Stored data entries
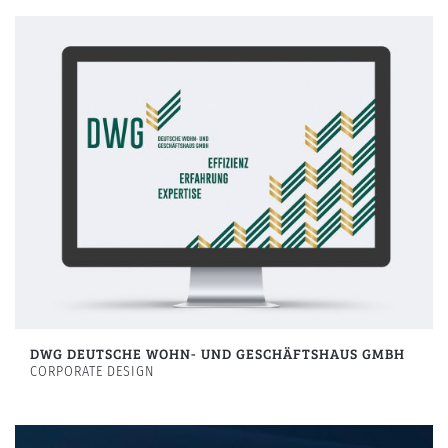
DWG DEUTSCHE WOHN- UND GESCHÄFTSHAUS GMBH
CORPORATE DESIGN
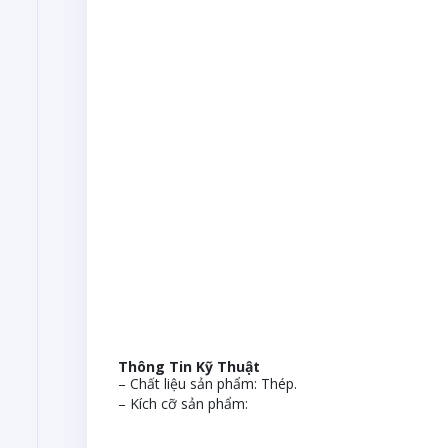
Thông Tin Kỹ Thuật
– Chất liệu sản phẩm: Thép.
– Kích cỡ sản phẩm:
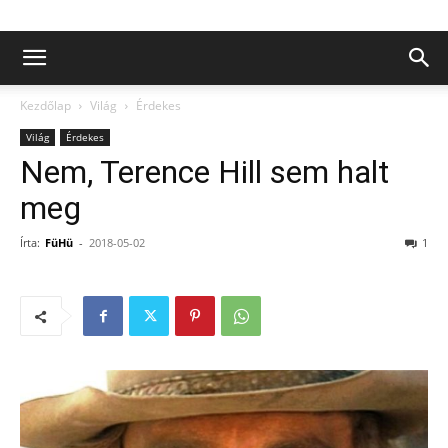
Kezdőlap
Világ
Érdekes
Világ
Érdekes
Nem, Terence Hill sem halt
meg
Írta:
FüHü
-
2018-05-02
1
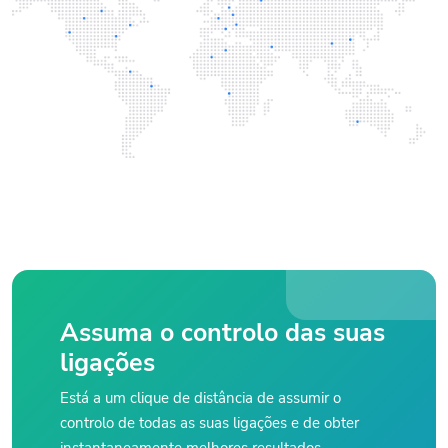
Assuma o controlo das suas
ligações
Está a um clique de distância de assumir o
controlo de todas as suas ligações e de obter
instantaneamente melhores resultados.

→ Your instructions: Copy out all the data above exactly, pictures excluded.

→ Task result:
DWG DEUTSCHE WOHN- UND GESCHÄFTSHAUS GMBH
CORPORATE DESIGN
Thông Tin Kỹ Thuật
– Chất liệu sản phẩm: Thép.
– Kích cỡ sản phẩm:
Kezdőlap
Világ
Érdekes
Világ
Érdekes
Nem, Terence Hill sem halt
meg
Írta:
FüHü
-
2018-05-02
1
Assuma o controlo das suas
ligações
Está a um clique de distância de assumir o
controlo de todas as suas ligações e de obter
instantaneamente melhores resultados.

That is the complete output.